Task inputs:
****************
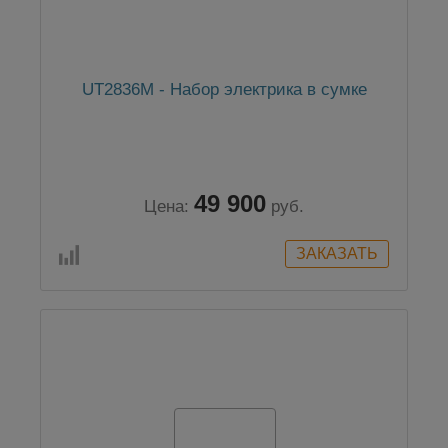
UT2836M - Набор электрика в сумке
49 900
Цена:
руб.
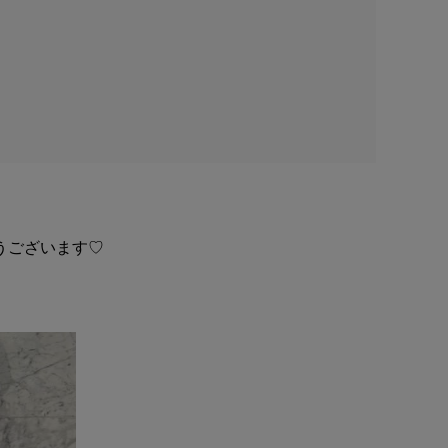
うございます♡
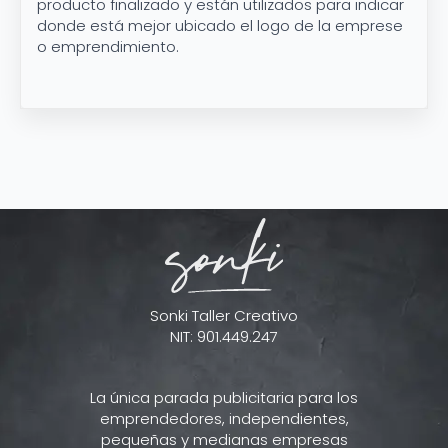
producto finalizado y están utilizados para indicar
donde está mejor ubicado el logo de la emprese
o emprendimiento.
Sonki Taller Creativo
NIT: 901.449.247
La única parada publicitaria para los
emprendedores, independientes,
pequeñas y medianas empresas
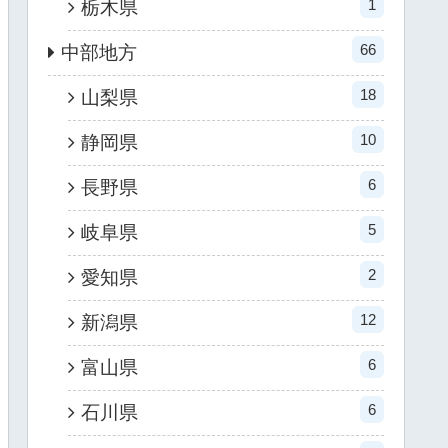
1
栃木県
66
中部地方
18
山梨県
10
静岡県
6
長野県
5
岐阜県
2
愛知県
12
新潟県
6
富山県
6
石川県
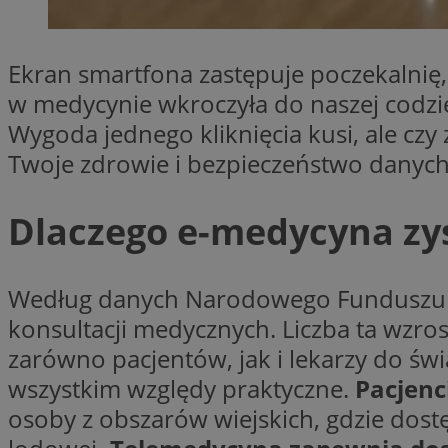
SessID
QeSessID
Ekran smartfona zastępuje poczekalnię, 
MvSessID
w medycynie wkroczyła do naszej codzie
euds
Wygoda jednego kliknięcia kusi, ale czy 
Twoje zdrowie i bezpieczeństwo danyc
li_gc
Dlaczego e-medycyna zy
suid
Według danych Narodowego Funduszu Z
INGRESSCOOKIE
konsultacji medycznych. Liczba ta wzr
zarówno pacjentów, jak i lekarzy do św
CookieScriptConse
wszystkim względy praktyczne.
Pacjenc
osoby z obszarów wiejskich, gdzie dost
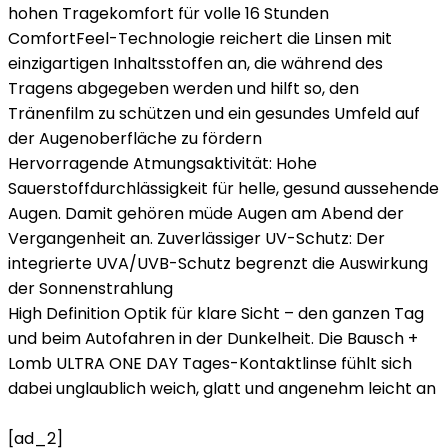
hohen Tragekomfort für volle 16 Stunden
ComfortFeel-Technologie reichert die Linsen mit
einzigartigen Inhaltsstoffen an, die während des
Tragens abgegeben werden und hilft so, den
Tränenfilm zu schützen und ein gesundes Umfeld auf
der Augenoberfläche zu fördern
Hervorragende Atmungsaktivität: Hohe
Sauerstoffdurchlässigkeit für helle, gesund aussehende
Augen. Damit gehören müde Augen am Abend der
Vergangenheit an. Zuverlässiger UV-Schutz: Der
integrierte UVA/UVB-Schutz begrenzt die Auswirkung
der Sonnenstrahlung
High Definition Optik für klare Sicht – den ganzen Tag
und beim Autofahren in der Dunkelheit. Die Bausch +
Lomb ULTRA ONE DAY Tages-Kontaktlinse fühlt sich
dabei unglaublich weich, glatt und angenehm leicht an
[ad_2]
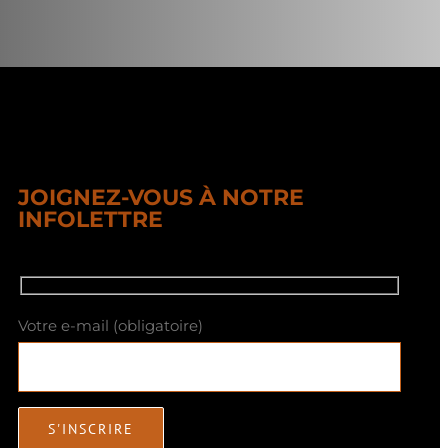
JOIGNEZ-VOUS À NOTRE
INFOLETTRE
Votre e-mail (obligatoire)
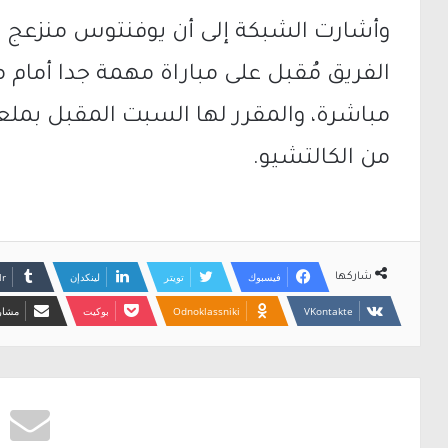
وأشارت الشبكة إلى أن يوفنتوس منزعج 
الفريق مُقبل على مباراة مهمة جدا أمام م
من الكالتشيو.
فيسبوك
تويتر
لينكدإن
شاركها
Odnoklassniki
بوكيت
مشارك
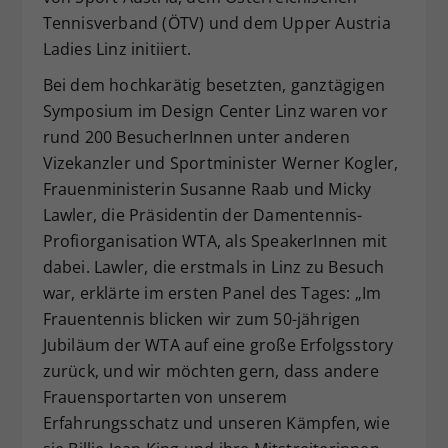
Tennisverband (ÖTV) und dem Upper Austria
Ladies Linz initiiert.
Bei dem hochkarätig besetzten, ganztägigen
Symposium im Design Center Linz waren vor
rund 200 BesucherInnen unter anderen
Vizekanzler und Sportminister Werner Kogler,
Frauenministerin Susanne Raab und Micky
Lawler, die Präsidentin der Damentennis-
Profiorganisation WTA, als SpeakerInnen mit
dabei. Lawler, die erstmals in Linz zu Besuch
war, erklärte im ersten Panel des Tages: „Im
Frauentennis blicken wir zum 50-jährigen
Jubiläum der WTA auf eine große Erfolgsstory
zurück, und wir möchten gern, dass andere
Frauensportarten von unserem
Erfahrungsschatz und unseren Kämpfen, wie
****************
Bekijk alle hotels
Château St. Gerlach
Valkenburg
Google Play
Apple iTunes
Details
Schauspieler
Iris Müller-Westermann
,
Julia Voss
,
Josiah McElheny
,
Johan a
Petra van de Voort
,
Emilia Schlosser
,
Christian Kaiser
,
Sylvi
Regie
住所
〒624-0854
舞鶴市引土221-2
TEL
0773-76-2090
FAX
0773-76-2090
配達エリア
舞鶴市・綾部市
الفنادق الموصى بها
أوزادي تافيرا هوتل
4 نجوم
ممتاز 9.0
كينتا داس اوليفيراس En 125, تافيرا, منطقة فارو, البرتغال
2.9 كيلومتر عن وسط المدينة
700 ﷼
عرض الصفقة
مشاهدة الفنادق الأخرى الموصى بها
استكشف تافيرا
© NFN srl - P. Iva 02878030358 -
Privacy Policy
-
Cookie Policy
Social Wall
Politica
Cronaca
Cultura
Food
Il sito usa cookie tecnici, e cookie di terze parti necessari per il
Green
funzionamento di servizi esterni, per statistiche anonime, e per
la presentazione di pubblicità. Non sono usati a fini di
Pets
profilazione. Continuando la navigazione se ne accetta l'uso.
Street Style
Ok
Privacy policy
****************
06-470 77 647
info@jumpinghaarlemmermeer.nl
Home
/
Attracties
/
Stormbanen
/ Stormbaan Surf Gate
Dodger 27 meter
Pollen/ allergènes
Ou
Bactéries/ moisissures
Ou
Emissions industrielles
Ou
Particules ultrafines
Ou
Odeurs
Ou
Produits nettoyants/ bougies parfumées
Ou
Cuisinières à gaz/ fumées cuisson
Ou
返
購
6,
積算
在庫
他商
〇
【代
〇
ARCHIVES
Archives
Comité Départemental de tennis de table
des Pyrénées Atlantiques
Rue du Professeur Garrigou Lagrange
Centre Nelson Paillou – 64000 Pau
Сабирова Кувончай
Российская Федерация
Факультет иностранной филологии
****************
What to produce:
Above are the records; print exactly the lines from the line with "Ekran smartfona zastępuje" to the line with "konsultacji medycznych. Liczba ta wzr", including both, and nothing else.

Answer to this problem:
Ekran smartfona zastępuje poczekalnię, 
MvSessID
w medycynie wkroczyła do naszej codzie
euds
Wygoda jednego kliknięcia kusi, ale czy 
Twoje zdrowie i bezpieczeństwo danyc
li_gc
Dlaczego e-medycyna zy
suid
Według danych Narodowego Funduszu Z
INGRESSCOOKIE
konsultacji medycznych. Liczba ta wzr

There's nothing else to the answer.